Records from a dataset:
###
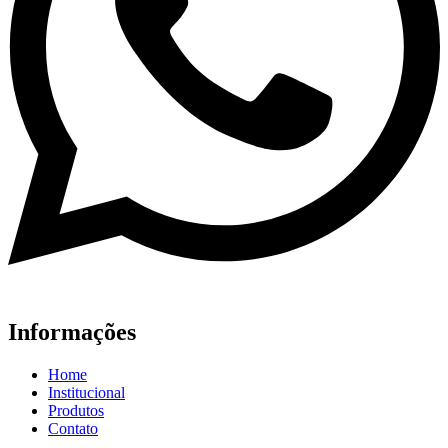
Informações
Home
Institucional
Produtos
Contato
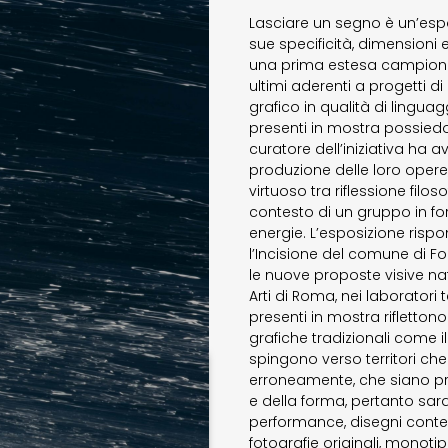
Lasciare un segno è un’espo
sue specificità, dimensioni 
una prima estesa campionatura
ultimi aderenti a progetti d
grafico in qualità di linguaggi
presenti in mostra possied
curatore dell’iniziativa ha a
produzione delle loro opere,
virtuoso tra riflessione filo
contesto di un gruppo in fo
energie. L’esposizione rispon
l’Incisione del comune di For
le nuove proposte visive nat
Arti di Roma, nei laboratori
presenti in mostra riflettono
grafiche tradizionali come il
spingono verso territori c
erroneamente, che siano pr
e della forma, pertanto sar
performance, disegni contem
fotografie originali, monotipi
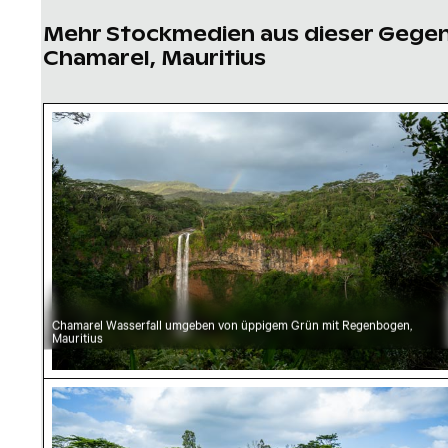
Mehr Stockmedien aus dieser Gege
Chamarel, Mauritius
Chamarel Wasserfall umgeben von üppigem Gr
Chamarel Wasserfall umgeben von üppigem Grün mit Regenbogen,
Mauritius
Siebenfarbige Erde Geopark, Chamarel, Maler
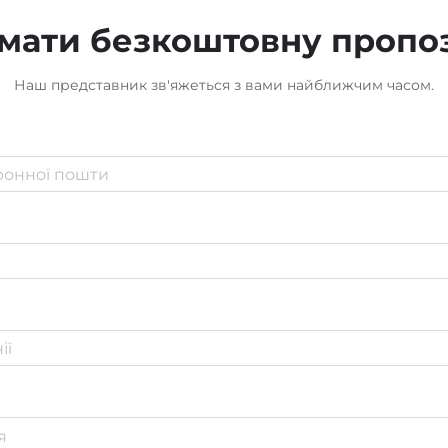
мати безкоштовну пропо
Наш представник зв'яжеться з вами найближчим часом.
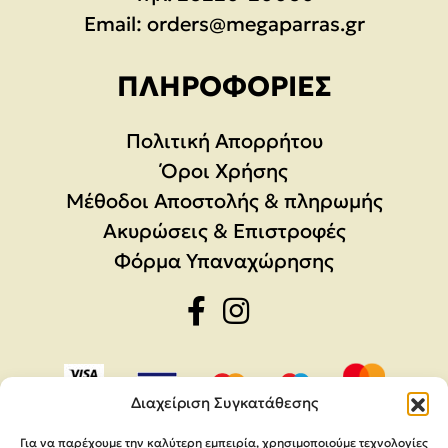
Email:
orders@megaparras.gr
ΠΛΗΡΟΦΟΡΊΕΣ
Πολιτική Απορρήτου
Όροι Χρήσης
Μέθοδοι Αποστολής & πληρωμής
Ακυρώσεις & Επιστροφές
Φόρμα Υπαναχώρησης
Διαχείριση Συγκατάθεσης
Για να παρέχουμε την καλύτερη εμπειρία, χρησιμοποιούμε τεχνολογίες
###
Aim of the task:
Each line that holds the word "üppigem" should be extracted from the records.

Exercise answer:
Chamarel Wasserfall umgeben von üppigem Gr
Chamarel Wasserfall umgeben von üppigem Grün mit Regenbogen,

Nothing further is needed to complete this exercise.